Stored data entries:
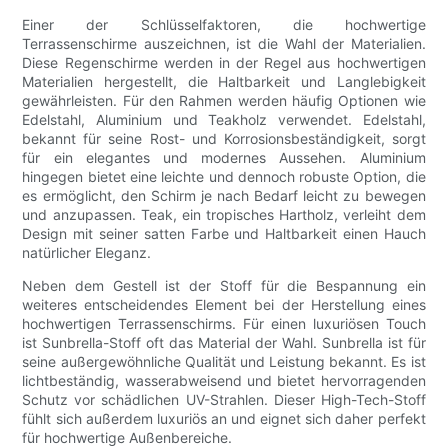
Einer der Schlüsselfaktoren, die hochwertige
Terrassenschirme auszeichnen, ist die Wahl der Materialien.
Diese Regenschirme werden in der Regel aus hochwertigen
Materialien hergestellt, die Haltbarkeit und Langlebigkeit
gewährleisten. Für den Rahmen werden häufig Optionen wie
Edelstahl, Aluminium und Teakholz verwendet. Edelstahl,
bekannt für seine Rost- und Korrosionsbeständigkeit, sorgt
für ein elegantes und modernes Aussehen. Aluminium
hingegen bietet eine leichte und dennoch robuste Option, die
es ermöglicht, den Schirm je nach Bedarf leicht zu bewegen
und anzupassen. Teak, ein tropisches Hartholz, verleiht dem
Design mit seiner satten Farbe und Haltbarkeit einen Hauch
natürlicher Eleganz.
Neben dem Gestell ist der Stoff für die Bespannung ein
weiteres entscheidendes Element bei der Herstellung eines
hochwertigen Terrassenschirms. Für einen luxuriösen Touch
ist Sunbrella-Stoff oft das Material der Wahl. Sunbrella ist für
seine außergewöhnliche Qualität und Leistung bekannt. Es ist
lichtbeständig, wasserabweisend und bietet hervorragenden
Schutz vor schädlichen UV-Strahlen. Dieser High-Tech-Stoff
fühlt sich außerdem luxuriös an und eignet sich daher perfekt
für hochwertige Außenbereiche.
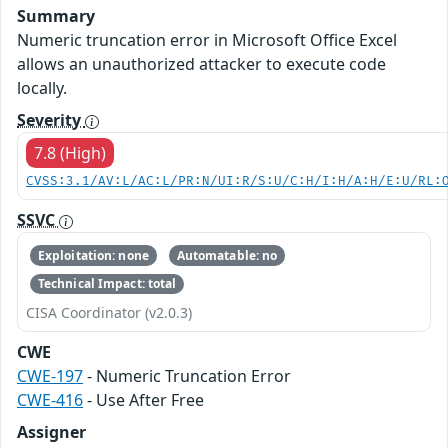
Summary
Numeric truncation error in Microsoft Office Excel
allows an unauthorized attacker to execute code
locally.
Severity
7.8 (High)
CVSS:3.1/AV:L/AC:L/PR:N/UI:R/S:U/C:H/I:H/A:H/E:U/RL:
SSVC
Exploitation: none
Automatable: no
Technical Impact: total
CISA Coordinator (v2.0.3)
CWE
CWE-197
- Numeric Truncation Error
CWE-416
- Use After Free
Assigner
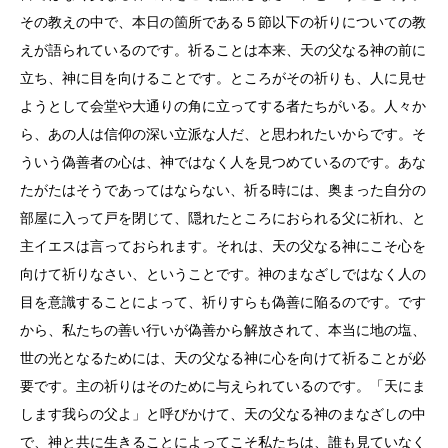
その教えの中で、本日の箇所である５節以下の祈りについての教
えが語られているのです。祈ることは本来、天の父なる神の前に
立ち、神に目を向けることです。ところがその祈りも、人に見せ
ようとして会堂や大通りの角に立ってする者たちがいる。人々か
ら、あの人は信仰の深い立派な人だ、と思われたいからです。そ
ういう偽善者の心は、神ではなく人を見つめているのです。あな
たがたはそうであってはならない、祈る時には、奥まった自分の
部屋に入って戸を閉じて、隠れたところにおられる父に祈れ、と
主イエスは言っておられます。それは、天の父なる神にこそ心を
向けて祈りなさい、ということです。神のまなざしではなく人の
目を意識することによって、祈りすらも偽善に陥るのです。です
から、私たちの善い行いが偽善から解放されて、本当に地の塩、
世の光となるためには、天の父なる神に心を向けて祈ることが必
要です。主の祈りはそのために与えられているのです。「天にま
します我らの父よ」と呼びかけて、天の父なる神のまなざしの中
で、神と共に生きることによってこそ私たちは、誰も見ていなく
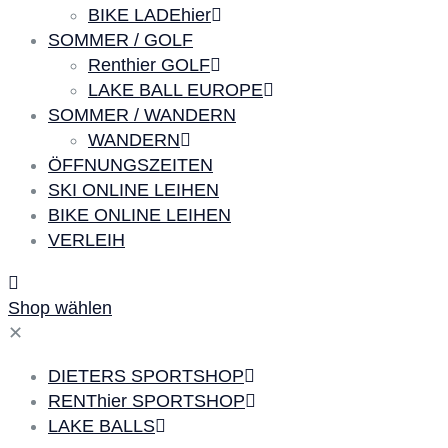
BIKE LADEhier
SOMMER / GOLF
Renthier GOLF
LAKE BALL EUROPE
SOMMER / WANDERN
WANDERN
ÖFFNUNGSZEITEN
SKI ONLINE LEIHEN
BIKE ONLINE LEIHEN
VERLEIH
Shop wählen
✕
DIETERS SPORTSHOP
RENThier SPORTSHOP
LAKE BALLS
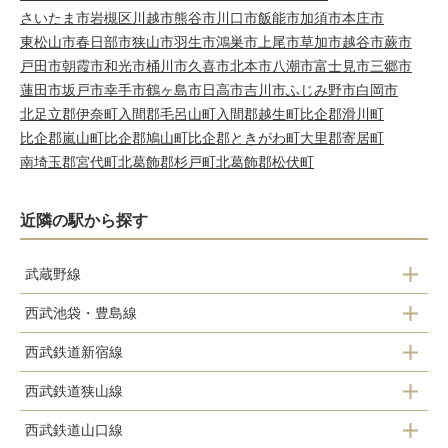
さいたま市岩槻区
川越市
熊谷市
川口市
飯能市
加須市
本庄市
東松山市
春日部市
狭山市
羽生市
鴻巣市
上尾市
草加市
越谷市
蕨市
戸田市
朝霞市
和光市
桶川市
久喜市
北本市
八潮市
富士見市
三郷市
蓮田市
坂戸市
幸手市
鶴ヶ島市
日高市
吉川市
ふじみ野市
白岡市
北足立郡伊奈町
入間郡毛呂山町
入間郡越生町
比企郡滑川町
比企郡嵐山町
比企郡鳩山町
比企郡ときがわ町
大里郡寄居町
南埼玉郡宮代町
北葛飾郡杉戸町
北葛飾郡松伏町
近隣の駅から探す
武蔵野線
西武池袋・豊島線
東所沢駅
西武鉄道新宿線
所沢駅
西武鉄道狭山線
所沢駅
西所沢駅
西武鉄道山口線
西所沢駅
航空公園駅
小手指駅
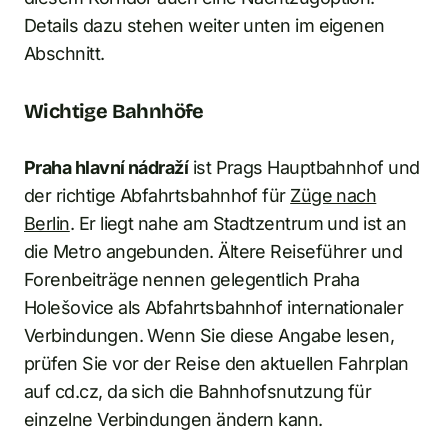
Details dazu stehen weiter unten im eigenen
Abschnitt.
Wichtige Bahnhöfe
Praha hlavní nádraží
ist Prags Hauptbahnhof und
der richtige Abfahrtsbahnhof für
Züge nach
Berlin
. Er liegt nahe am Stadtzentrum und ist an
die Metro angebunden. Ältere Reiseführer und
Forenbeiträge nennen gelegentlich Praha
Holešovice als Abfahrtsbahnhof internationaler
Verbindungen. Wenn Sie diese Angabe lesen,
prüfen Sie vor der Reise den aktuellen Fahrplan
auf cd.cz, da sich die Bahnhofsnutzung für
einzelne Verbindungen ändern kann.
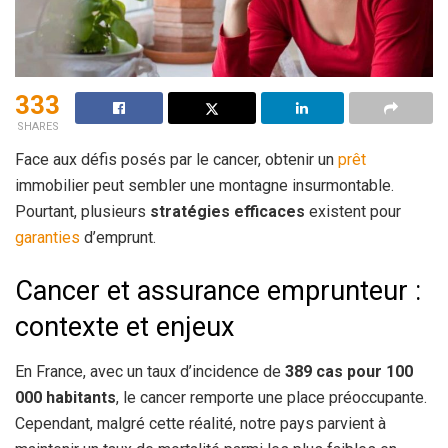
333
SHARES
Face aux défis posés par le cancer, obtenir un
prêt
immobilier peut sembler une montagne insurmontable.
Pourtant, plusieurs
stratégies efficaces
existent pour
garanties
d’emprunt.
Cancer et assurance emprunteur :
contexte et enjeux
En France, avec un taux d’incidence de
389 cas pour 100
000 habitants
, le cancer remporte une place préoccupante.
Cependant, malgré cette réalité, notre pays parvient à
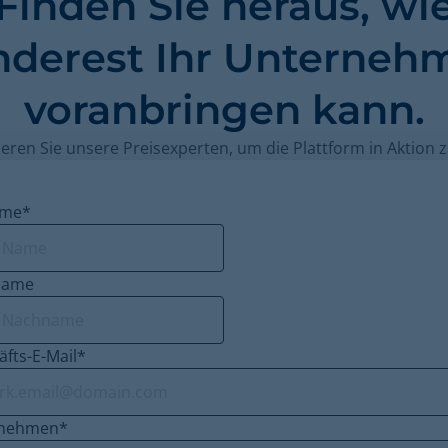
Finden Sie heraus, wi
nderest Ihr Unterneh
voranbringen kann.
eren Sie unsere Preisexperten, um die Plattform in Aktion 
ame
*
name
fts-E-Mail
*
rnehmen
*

WHAT IS NEEDED
Leaving aside the images, write out every entry above exactly.

RESULT
Einer der Schlüsselfaktoren, die hochwertige
Terrassenschirme auszeichnen, ist die Wahl der Materialien.
Diese Regenschirme werden in der Regel aus hochwertigen
Materialien hergestellt, die Haltbarkeit und Langlebigkeit
gewährleisten. Für den Rahmen werden häufig Optionen wie
Edelstahl, Aluminium und Teakholz verwendet. Edelstahl,
bekannt für seine Rost- und Korrosionsbeständigkeit, sorgt
für ein elegantes und modernes Aussehen. Aluminium
hingegen bietet eine leichte und dennoch robuste Option, die
es ermöglicht, den Schirm je nach Bedarf leicht zu bewegen
und anzupassen. Teak, ein tropisches Hartholz, verleiht dem
Design mit seiner satten Farbe und Haltbarkeit einen Hauch
natürlicher Eleganz.
Neben dem Gestell ist der Stoff für die Bespannung ein
weiteres entscheidendes Element bei der Herstellung eines
hochwertigen Terrassenschirms. Für einen luxuriösen Touch
ist Sunbrella-Stoff oft das Material der Wahl. Sunbrella ist für
seine außergewöhnliche Qualität und Leistung bekannt. Es ist
lichtbeständig, wasserabweisend und bietet hervorragenden
Schutz vor schädlichen UV-Strahlen. Dieser High-Tech-Stoff
fühlt sich außerdem luxuriös an und eignet sich daher perfekt
für hochwertige Außenbereiche.
Summary
Numeric truncation error in Microsoft Office Excel
allows an unauthorized attacker to execute code
locally.
Severity
7.8 (High)
CVSS:3.1/AV:L/AC:L/PR:N/UI:R/S:U/C:H/I:H/A:H/E:U/RL:
SSVC
Exploitation: none
Automatable: no
Technical Impact: total
CISA Coordinator (v2.0.3)
CWE
CWE-197
- Numeric Truncation Error
CWE-416
- Use After Free
Assigner
その教えの中で、本日の箇所である５節以下の祈りについての教
えが語られているのです。祈ることは本来、天の父なる神の前に
立ち、神に目を向けることです。ところがその祈りも、人に見せ
ようとして会堂や大通りの角に立ってする者たちがいる。人々か
ら、あの人は信仰の深い立派な人だ、と思われたいからです。そ
ういう偽善者の心は、神ではなく人を見つめているのです。あな
たがたはそうであってはならない、祈る時には、奥まった自分の
部屋に入って戸を閉じて、隠れたところにおられる父に祈れ、と
主イエスは言っておられます。それは、天の父なる神にこそ心を
向けて祈りなさい、ということです。神のまなざしではなく人の
目を意識することによって、祈りすらも偽善に陥るのです。です
から、私たちの善い行いが偽善から解放されて、本当に地の塩、
世の光となるためには、天の父なる神に心を向けて祈ることが必
要です。主の祈りはそのために与えられているのです。「天にま
します我らの父よ」と呼びかけて、天の父なる神のまなざしの中
で、神と共に生きることによってこそ私たちは、誰も見ていなく
BIKE LADEhier
SOMMER / GOLF
Renthier GOLF
LAKE BALL EUROPE
SOMMER / WANDERN
WANDERN
ÖFFNUNGSZEITEN
SKI ONLINE LEIHEN
BIKE ONLINE LEIHEN
VERLEIH
Shop wählen
✕
DIETERS SPORTSHOP
RENThier SPORTSHOP
LAKE BALLS
さいたま市岩槻区
川越市
熊谷市
川口市
飯能市
加須市
本庄市
東松山市
春日部市
狭山市
羽生市
鴻巣市
上尾市
草加市
越谷市
蕨市
戸田市
朝霞市
和光市
桶川市
久喜市
北本市
八潮市
富士見市
三郷市
蓮田市
坂戸市
幸手市
鶴ヶ島市
日高市
吉川市
ふじみ野市
白岡市
北足立郡伊奈町
入間郡毛呂山町
入間郡越生町
比企郡滑川町
比企郡嵐山町
比企郡鳩山町
比企郡ときがわ町
大里郡寄居町
南埼玉郡宮代町
北葛飾郡杉戸町
北葛飾郡松伏町
近隣の駅から探す
武蔵野線
西武池袋・豊島線
東所沢駅
西武鉄道新宿線
所沢駅
西武鉄道狭山線
所沢駅
西所沢駅
西武鉄道山口線
西所沢駅
航空公園駅
小手指駅
Details dazu stehen weiter unten im eigenen
Abschnitt.
Wichtige Bahnhöfe
Praha hlavní nádraží
ist Prags Hauptbahnhof und
der richtige Abfahrtsbahnhof für
Züge nach
Berlin
. Er liegt nahe am Stadtzentrum und ist an
die Metro angebunden. Ältere Reiseführer und
Forenbeiträge nennen gelegentlich Praha
Holešovice als Abfahrtsbahnhof internationaler
Verbindungen. Wenn Sie diese Angabe lesen,
prüfen Sie vor der Reise den aktuellen Fahrplan
auf cd.cz, da sich die Bahnhofsnutzung für
einzelne Verbindungen ändern kann.
333
SHARES
Face aux défis posés par le cancer, obtenir un
prêt
immobilier peut sembler une montagne insurmontable.
Pourtant, plusieurs
stratégies efficaces
existent pour
garanties
d’emprunt.
Cancer et assurance emprunteur :
contexte et enjeux
En France, avec un taux d’incidence de
389 cas pour 100
000 habitants
, le cancer remporte une place préoccupante.
Cependant, malgré cette réalité, notre pays parvient à
Finden Sie heraus, wi
nderest Ihr Unterneh
voranbringen kann.
eren Sie unsere Preisexperten, um die Plattform in Aktion 
ame
*
name
fts-E-Mail
*
rnehmen
*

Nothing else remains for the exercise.